## Task objective
Retype the data exactly. Spelling and punctuation stay as they are.

Stored data entries:
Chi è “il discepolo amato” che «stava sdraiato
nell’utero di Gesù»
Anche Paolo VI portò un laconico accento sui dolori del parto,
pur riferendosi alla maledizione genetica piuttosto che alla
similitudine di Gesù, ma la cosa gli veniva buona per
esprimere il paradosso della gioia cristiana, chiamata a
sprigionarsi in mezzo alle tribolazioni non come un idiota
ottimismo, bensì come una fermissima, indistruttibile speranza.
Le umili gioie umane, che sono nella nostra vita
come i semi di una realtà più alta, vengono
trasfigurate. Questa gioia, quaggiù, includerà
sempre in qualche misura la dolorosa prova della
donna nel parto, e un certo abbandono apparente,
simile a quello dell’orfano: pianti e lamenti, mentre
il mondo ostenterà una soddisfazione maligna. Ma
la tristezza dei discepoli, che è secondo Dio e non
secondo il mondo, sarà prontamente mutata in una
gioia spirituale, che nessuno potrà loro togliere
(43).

## Completed exercise
Chi è “il discepolo amato” che «stava sdraiato
nell’utero di Gesù»
Anche Paolo VI portò un laconico accento sui dolori del parto,
pur riferendosi alla maledizione genetica piuttosto che alla
similitudine di Gesù, ma la cosa gli veniva buona per
esprimere il paradosso della gioia cristiana, chiamata a
sprigionarsi in mezzo alle tribolazioni non come un idiota
ottimismo, bensì come una fermissima, indistruttibile speranza.
Le umili gioie umane, che sono nella nostra vita
come i semi di una realtà più alta, vengono
trasfigurate. Questa gioia, quaggiù, includerà
sempre in qualche misura la dolorosa prova della
donna nel parto, e un certo abbandono apparente,
simile a quello dell’orfano: pianti e lamenti, mentre
il mondo ostenterà una soddisfazione maligna. Ma
la tristezza dei discepoli, che è secondo Dio e non
secondo il mondo, sarà prontamente mutata in una
gioia spirituale, che nessuno potrà loro togliere
(43).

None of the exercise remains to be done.